2. **Transpile to the node-config CR.**

```bash
butane worker-multipath.bu -o worker-multipath.yaml
```

The output is a `MachineConfig`-shaped CR (under the ACP `machineconfiguration.alauda.io` API group) that embeds both the file change and the kernel arguments.

3. **Apply it.**

```bash
kubectl apply -f worker-multipath.yaml
```

The node-config controller renders a new node image for the worker pool and rolls the pool one node at a time, each with a drain and reboot.
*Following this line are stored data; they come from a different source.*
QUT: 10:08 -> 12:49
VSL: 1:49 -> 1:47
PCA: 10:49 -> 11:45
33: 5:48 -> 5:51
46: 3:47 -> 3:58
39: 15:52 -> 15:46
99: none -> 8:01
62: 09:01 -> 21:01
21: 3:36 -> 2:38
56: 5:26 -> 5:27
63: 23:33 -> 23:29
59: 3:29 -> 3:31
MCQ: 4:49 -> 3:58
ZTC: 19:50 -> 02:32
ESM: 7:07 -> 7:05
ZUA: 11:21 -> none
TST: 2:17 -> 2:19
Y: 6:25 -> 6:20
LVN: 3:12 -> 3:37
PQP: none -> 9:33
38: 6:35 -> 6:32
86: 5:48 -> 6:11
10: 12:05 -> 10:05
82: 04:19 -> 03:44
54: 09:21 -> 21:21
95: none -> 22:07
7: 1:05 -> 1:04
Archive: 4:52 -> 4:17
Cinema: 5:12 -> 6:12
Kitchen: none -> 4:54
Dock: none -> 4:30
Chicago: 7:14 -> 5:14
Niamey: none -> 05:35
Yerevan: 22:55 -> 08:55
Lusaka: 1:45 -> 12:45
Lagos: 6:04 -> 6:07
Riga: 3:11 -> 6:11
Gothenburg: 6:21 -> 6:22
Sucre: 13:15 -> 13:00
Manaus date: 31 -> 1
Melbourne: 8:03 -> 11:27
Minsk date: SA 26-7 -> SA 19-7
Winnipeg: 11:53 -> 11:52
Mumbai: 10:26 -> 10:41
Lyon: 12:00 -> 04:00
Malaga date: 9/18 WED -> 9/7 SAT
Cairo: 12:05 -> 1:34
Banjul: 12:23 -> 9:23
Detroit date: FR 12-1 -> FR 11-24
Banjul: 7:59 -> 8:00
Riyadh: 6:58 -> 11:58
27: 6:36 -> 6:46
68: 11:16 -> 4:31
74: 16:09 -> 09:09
Monitor the rollout:

```bash
kubectl get mcp worker -o \
jsonpath='{.status.machineCount}{"/"}{.status.updatedMachineCount}{"\n"}'
kubectl get nodes -l node-role.kubernetes.io/worker -w
```

4. **Back out plan.**

If the new `multipath.conf` breaks I/O on a node, delete the rendered `MachineConfig` object to revert the pool to the previous render:

```bash
kubectl delete -f worker-multipath.yaml
```

The pool then rolls again, restoring the previous `/etc/multipath.conf` and kernel args. Keep the `multipath.conf.before` snapshot from step 1 as the authoritative fallback.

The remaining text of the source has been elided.